Мать слушала с закрытыми глазами, готовая покорно внимать всему, что будет сказано. И глядя на ее благородное лицо с обострившимися от внутреннего напряжения чертами, я почувствовал странную зависть к ее глубокой, темной и простой вере, которая поддерживала ее все эти годы и помогает держаться теперь.

Снаружи донесся шум притормозившей машины. Хлопнула дверца. Должно быть, Луи вернулся. На мгновение мать раздраженно открыла глаза, но тут же снова погрузилась в прежнее состояние.

В дверь постучали.

Она нахмурилась и, не открывая глаз, кивнула. Я пошел к входной двери. На крыльце стоял сержант полиции, но не тот, что приезжал к нам ночью. Его короткие рыжие волосы торчали, как щетина.

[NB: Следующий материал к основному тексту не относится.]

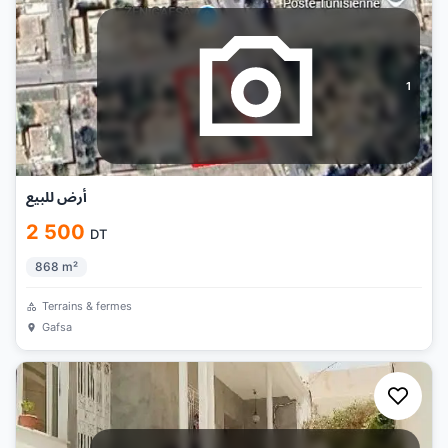
1
أرض للبيع
2 500
DT
868
m²
Terrains & fermes
Gafsa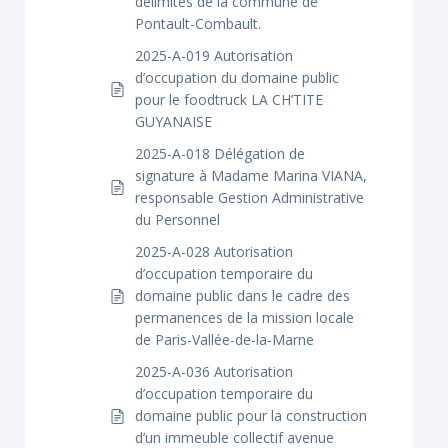
délimités de la commune de
Pontault-Combault.
2025-A-019 Autorisation
d’occupation du domaine public
pour le foodtruck LA CH’TITE
GUYANAISE
2025-A-018 Délégation de
signature à Madame Marina VIANA,
responsable Gestion Administrative
du Personnel
2025-A-028 Autorisation
d’occupation temporaire du
domaine public dans le cadre des
permanences de la mission locale
de Paris-Vallée-de-la-Marne
2025-A-036 Autorisation
d’occupation temporaire du
domaine public pour la construction
d’un immeuble collectif avenue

— Доброе утро, господин Мейнхардт, — сказал он, снимая фуражку и протягивая мне большую, усеянную веснушками руку. — Мы приехали составить протокол о том, что произошло ночью.

— Входите.

Он махнул рукой молодому белокурому полицейскому, дожидавшемуся у крыльца.

— Мама, — сказал я, входя в комнату, — это полиция. Они приехали…

— Садитесь, — предложила она. — Сначала дослушаем проповедь.

— Мы ненадолго, — извинился сержант.

— Садитесь, — повторила мать, указывая на кресла у стола. — Мирские дела могут и подождать.

Полицейские переглянулись и зашептались, но ее решительный жест заставил их подчиниться. Они сели в кресла, положив фуражки на сверкающую поверхность стола. Мы все молча стали слушать священника.

Я невольно вспомнил о том, как во время войны отец провел полицейских. Но матери нечего было скрывать. С закрытыми глазами и высоко поднятой головой она неподвижно сидела до конца службы. Описывая это сейчас, я припоминаю тусклый свет из окна, придававший особую значительность ее облику и освещавший ее лицо: нос, подбородок, паутину морщин вокруг глаз и рта, аккуратную прическу.